The rating curve uses level and discharge data depending on the Julian day of the year (JDOY). The first line contains H for the first column. The other lines contain the water level and the corresponding discharges for the different JDOY (1-365), see also the example below, that shows part of a CSV file (first 4 Julian days). The volume above the maximum water level of the rating curve is assumed to flow instantaneously out of the reservoir (overflow).

H
394,    43,     43,     43,     43
394.01, 44.838, 44.838, 44.838, 44.838
394.02, 46.671, 46.671, 46.671, 46.671
394.03, 48.509, 48.509, 48.509, 48.509
394.04, 50.347, 50.347, 50.347, 50.347
394.05, 52.179, 52.179, 52.179, 52.179

Note

Please note that H in these two examples is defined as meters above sea level. When using option (1) for the storage curve, the level is defined as meters above reservoir bottom. Therefore, please be careful to ensure consistent units when using/combining storage and rating curves from data.

External inflows

External inflows \(\SIb{}{m^3\ s^{-1}}\) for example inflows that are not explicitly simulated by wflow or abstractions can be added to reservoirs, as a cyclic parameter or as part of forcing. For example, cyclic inflow can be provided in the TOML file as follows:

[input.cyclic]
"reservoir_water_inflow~external__volume_flow_rate" = "reservoir_inflow"

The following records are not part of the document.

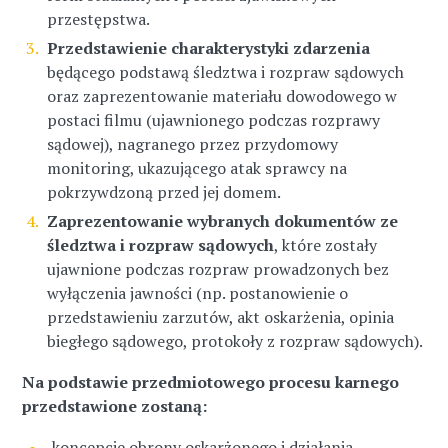
przestępstwa.
Przedstawienie charakterystyki zdarzenia
będącego podstawą śledztwa i rozpraw sądowych
oraz zaprezentowanie materiału dowodowego w
postaci filmu (ujawnionego podczas rozprawy
sądowej), nagranego przez przydomowy
monitoring, ukazującego atak sprawcy na
pokrzywdzoną przed jej domem.
Zaprezentowanie wybranych dokumentów ze
śledztwa i rozpraw sądowych
, które zostały
ujawnione podczas rozpraw prowadzonych bez
wyłączenia jawności (np. postanowienie o
przedstawieniu zarzutów, akt oskarżenia, opinia
biegłego sądowego, protokoły z rozpraw sądowych).
Na podstawie przedmiotowego procesu karnego
przedstawione zostaną:
koncepcje obrony oskarżonego i działania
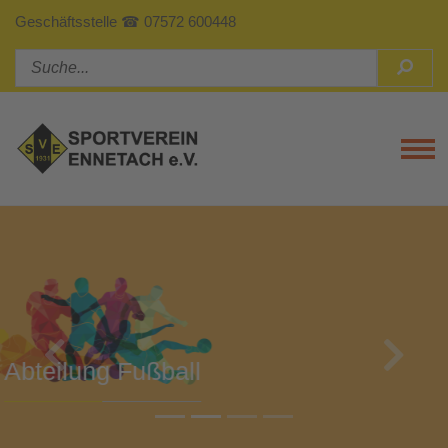
Geschäftsstelle ☎ 07572 600448
Tog
Previous
Next
Abteilung Turnen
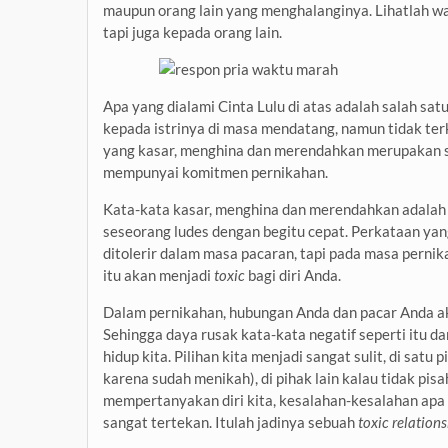
maupun orang lain yang menghalanginya. Lihatlah wa
tapi juga kepada orang lain.
Apa yang dialami Cinta Lulu di atas adalah salah sat
kepada istrinya di masa mendatang, namun tidak ter
yang kasar, menghina dan merendahkan merupakan s
mempunyai komitmen pernikahan.
Kata-kata kasar, menghina dan merendahkan adalah
seseorang ludes dengan begitu cepat. Perkataan ya
ditolerir dalam masa pacaran, tapi pada masa pernik
itu akan menjadi
toxic
bagi diri Anda.
Dalam pernikahan, hubungan Anda dan pacar Anda akan
Sehingga daya rusak kata-kata negatif seperti itu 
hidup kita. Pilihan kita menjadi sangat sulit, di satu
karena sudah menikah), di pihak lain kalau tidak pisah
mempertanyakan diri kita, kesalahan-kesalahan apa l
sangat tertekan. Itulah jadinya sebuah
toxic relation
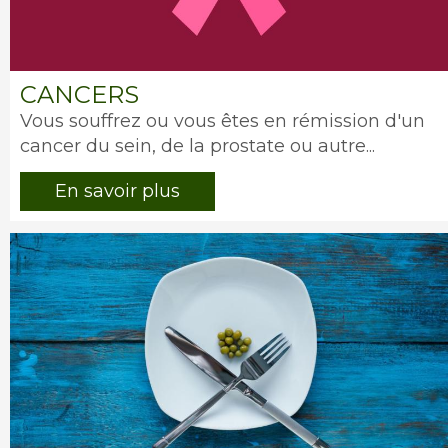
CANCERS
Intro
Vous souffrez ou vous êtes en rémission d'un
cancer du sein, de la prostate ou autre...
En savoir plus
Image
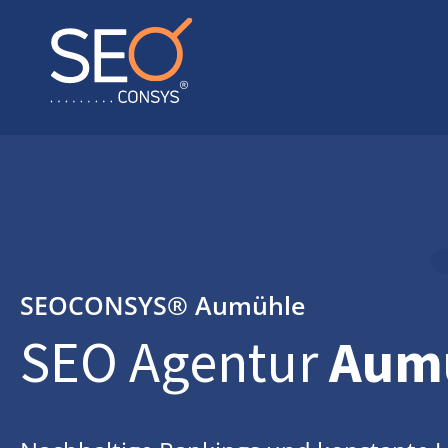
SEOCONSYS®
Aumühle
SEO Agentur
Aum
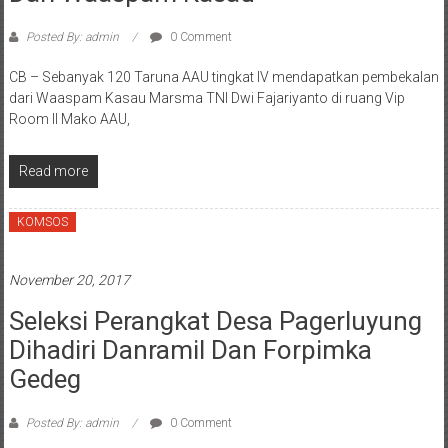
Posted By: admin
0 Comment
CB – Sebanyak 120 Taruna AAU tingkat IV mendapatkan pembekalan
dari Waaspam Kasau Marsma TNI Dwi Fajariyanto di ruang Vip
Room II Mako AAU,
Read more
KOMSOS
November 20, 2017
Seleksi Perangkat Desa Pagerluyung
Dihadiri Danramil Dan Forpimka
Gedeg
Posted By: admin
0 Comment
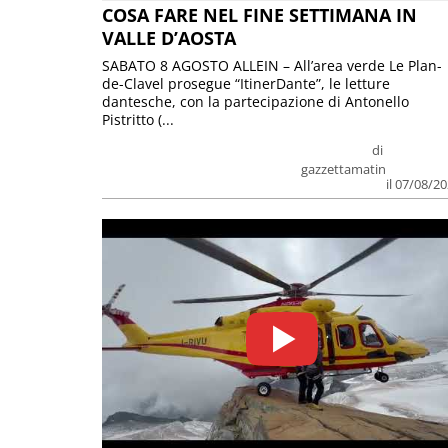
COSA FARE NEL FINE SETTIMANA IN
VALLE D’AOSTA
SABATO 8 AGOSTO ALLEIN – All’area verde Le Plan-
de-Clavel prosegue “ItinerDante”, le letture
dantesche, con la partecipazione di Antonello
Pistritto (...
di
gazzettamatin
il 07/08/2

These inflows are added or subtracted from the reservoir inflow. In case of an abstraction (negative inflow), the abstraction is limited by a fixed scaling factor of \(0.98\) applied to reservoir storage. Negative external inflows are satisfied first, and the remaining reservoir storage is available for internal abstractions as part of water demand and allocation computations.

References

• Bos M.G., 1989. Discharge measurement structures. Third revised edition, International Institute for Land Reclamation and Improvement ILRI, Wageningen, The Netherlands.
• Burek P., Van der Knijf J.M., Ad de Roo, 2013. LISFLOOD – Distributed Water Balance and flood Simulation Model – Revised User Manual. DOI: http://dx.doi.org/10.2788/24719.